JEDDAH, AMMAN: Saudi Arabia’s King Abdullah demanded an end to the bloodshed in Syria Monday and recalled his country’s ambassador from Damascus, in a rare case of one of the Arab world’s most powerful leaders intervening against another.
Meanwhile, Jordan's Foreign Minister Nasser Judeh urged Syria to return to dialogue, expressing concern over spiraling bloodshed but stopping short of condemning the Arab neighbor.
Judeh was quoted by Jodan's official Petra News Agency on Monday describing the escalation in violence by President Bashar Assad's regime as "disturbing."
But Judeh noted that Syria's unity, security and stability is a "red line" for Jordan, and stressed that Amman does not interfere in Damascus' internal affairs.
Arab nations have joined a growing chorus of international condemnation over the crackdown by Syrian forces looking to quash a five-month old uprising.
However, It was the sharpest criticism Saudi Arabia has directed against any Arab state since a wave of protests roiled the Middle East and toppled autocrats in Tunisia and Egypt.
The Saudi statement came with all the weight of the King’s personal authority, and follows similar statements since Saturday from the Arab League and the Gulf Cooperation Council (GCC).
“What is happening in Syria is not acceptable for Saudi Arabia,” he said in a written statement read out on Al-Arabiya satellite television.
Events in Syria had “nothing to do with religion, or values, or ethics”, the king said.

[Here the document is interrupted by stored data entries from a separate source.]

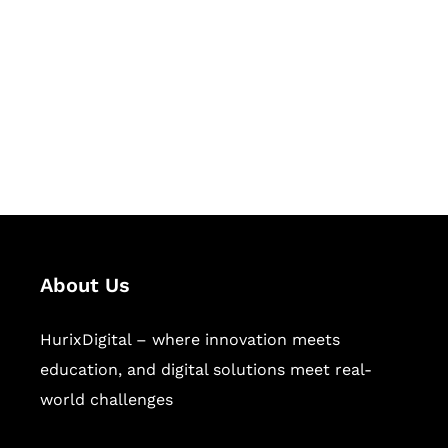
Succeed Together
Hurix Digital provides custom
solutions for digital learning and
publishing across education,
workforce learning, and publishing
sectors.
About Us
HurixDigital – where innovation meets
education, and digital solutions meet real-
world challenges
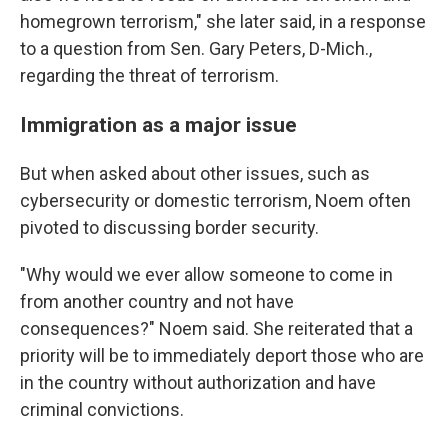
homegrown terrorism," she later said, in a response
to a question from Sen. Gary Peters, D-Mich.,
regarding the threat of terrorism.
Immigration as a major issue
But when asked about other issues, such as
cybersecurity or domestic terrorism, Noem often
pivoted to discussing border security.
"Why would we ever allow someone to come in
from another country and not have
consequences?" Noem said. She reiterated that a
priority will be to immediately deport those who are
in the country without authorization and have
criminal convictions.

A crackdown by Syria’s President Bashar Assad against protests has become one of the most violent episodes in the wave of unrest sweeping through the Arab world this year.

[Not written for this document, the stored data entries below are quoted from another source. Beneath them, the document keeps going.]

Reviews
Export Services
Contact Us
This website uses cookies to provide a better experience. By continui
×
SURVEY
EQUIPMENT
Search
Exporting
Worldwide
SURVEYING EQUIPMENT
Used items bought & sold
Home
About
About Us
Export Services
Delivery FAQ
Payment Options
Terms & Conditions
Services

“Syria should think wisely before it’s too late and issue and enact reforms that are not merely promises but actual reforms,” the Saudi king said. “Either it chooses wisdom on its own or it will be pulled down into the depths of turmoil and loss.”
Earlier Sunday, the Arab League, in a rare response to the escalating bloodshed in Syria, called on authorities there to stop acts of violence against civilians.
Although several Arab states have joined the West in opposing Libya’s Moammar Gadhafi, most of the region’s rulers have been cautious about criticizing other Arab leaders during the wave of protests this year.
The other regional heavyweight, Turkey, whose foreign minister is due in Damascus Tuesday, has been voicing its disapproval for months.
Saudi Arabia had maintained its silence regarding Syria despite deep antagonism over the contest for regional hegemony with Shiite Iran, one of Syria’s only allies and chief patron of Hezbollah.